1. Field of the Invention
The present invention relates to a method and a device for fitting a surface to a point group, a modeling device and a computer program. The present invention is useful in the field of computer graphics such as generation of a three-dimensional model, etc.
2. Description of the Prior Art
In recent years, the three-dimensional CG (three-dimensional computer graphics) technique is often used in the fields of movie, game and so on. In the three-dimensional CG, a three-dimensional model, light source, etc. are located and moved in a virtual three-dimensional space; therefore, the three-dimensional CG is high in the degree of freedom of expression.
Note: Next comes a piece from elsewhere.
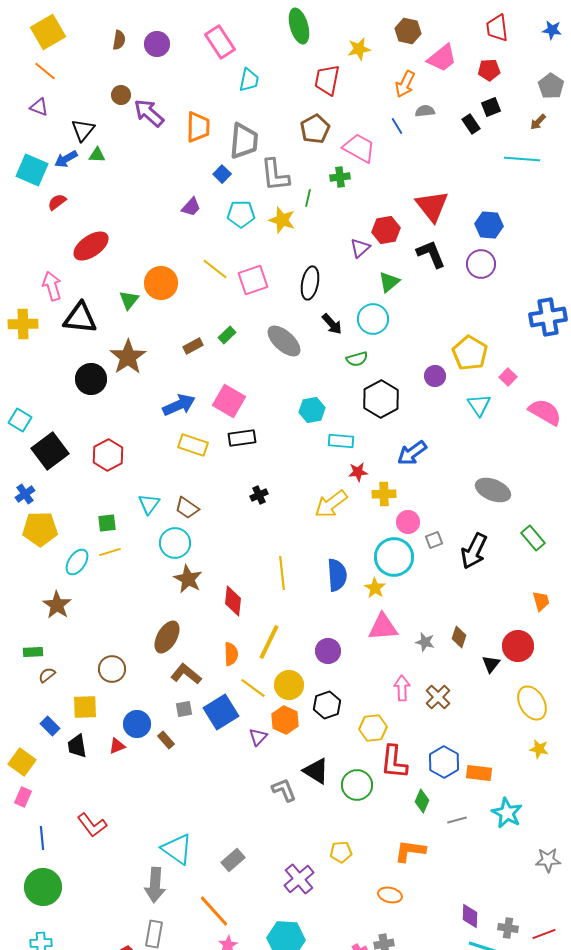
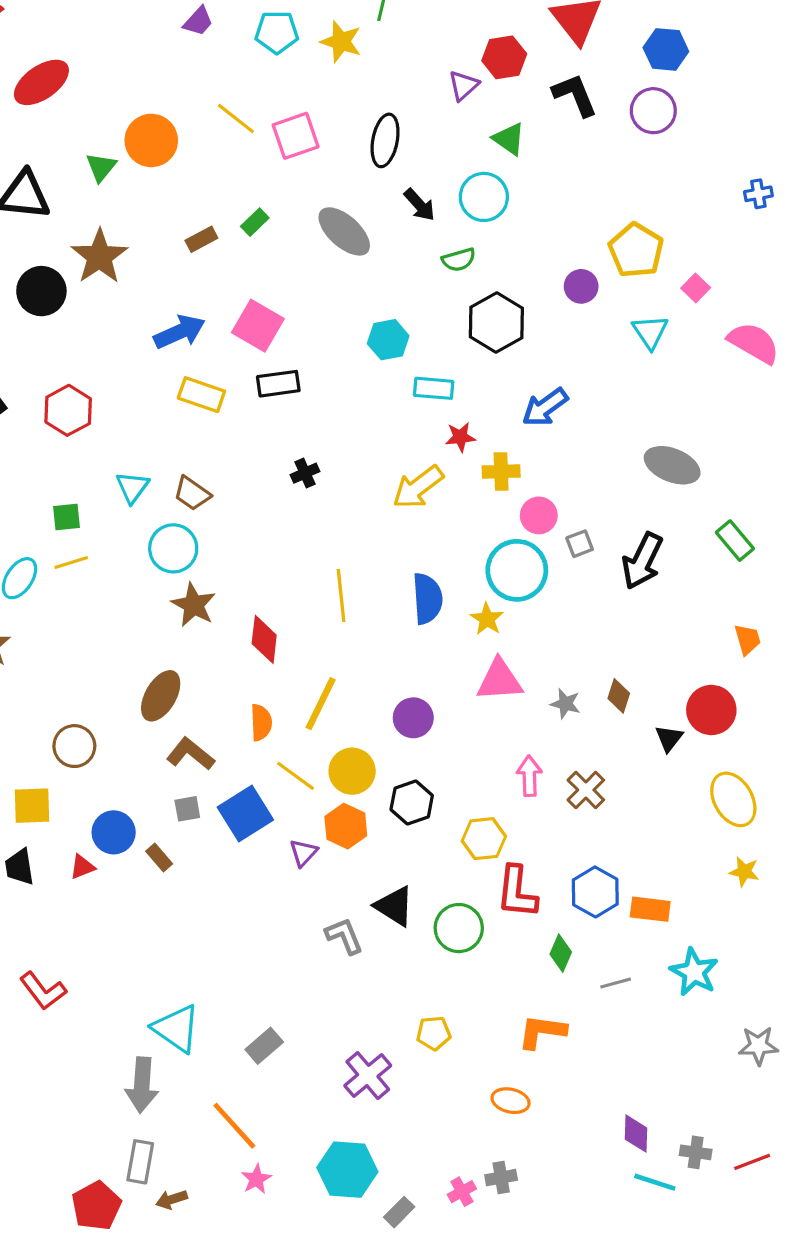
green triangle: (389, 282) -> (509, 139), turned -45
blue cross: (548, 317) -> (758, 194), size x0.5

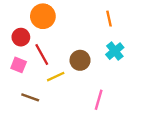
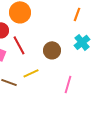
orange line: (109, 19) -> (77, 14), turned 32
yellow line: (56, 77) -> (31, 73), moved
Conventionally, a non-contact three-dimensional measurement device employing the light-section method has been put into practical use. Three-dimensional data of an object can be relatively easily obtained by using such non-contact three-dimensional measurement device. However, various problems have been detected in using the three-dimensional data obtained by means of the non-contact three-dimensional measurement device as it is for three-dimensional CG. For example, it is necessary to reduce the amount of data obtained by the measurement by a process of thinning the data, which is complicated and time-consuming.
To solve the above problems, there has been proposed a method wherein a standard model is prepared for an object and the standard model is modified according to three-dimensional data of the object obtained by an actual measurement of the object (Japanese Unexamined Patent Publication No. 5-81377).
In the above-mentioned method, three-dimensional form information of the three-dimensional data obtained by the measurement, i.e., a point group in the three-dimensional space, is used as an object for fitting, and a surface of the standard model is fitted on the three-dimensional point group. According to the method, it is possible to obtain three-dimensional data or a three-dimensional model free from defects even in the case where the three-dimensional data originally had defects.
However, a satisfactory result is not yet achieved by the above method, since, in modifying the surface simply according to the point group obtained by the measurement, the surface is unavoidably fitted to some false points included in the point group, which are low in reliability.
Specifically, as shown in FIG. 19A, in the case where the points P3 to P6 among the six points P1 to P6 are low in reliability, the surface S is modified according to all the points P1 to P6. The surface Sa obtained by the modification is not always satisfactory or proper.
Further, as shown in FIG. 19B, in the case where points P3 to P6, which are low in reliability, are ignored and reliable points P1 and P2 are used, the modification itself cannot be fully achieved with failing to reflect and maintain a form of an object represented by the point group. The surface Sb obtained by the incomplete modification is hardly a proper representation of the form of the object.
The three-dimensional model obtained by the above-mentioned method is frequently utilized in the field of animation. In the field of animation, not only a skin model which is external and visible for human eyes, but also a skeleton model or a muscle model (muscle information) which moves the skin model as lying thereunder is utilized.
However, since the three-dimensional data obtained by measurement of an object corresponds to the skin model, it is impossible to generate the skeleton model or the like from the three-dimensional data as it is.
Further, in the case of adopting modification information of a skin model as it is for generating a skeleton model based on the three-dimensional data of the object, it is possible that the skeleton model is improperly modified due to the difference between the skin model and the skeleton model.
Although a general form of an object can be reproduced according to the above method, it is difficult to reproduce topical characteristics of a form of the object.
For example, in the case of making a three-dimensional model of a human head according to the above method, although general form of the resulting three-dimensional model conforms to an object for measurement, i.e., the human head, parts that influences much for expression of the face such as eyes, mouth and the like do not satisfactorily conform to those of the object. Thus, there have been problems relating to the representation of delicate expressions of human.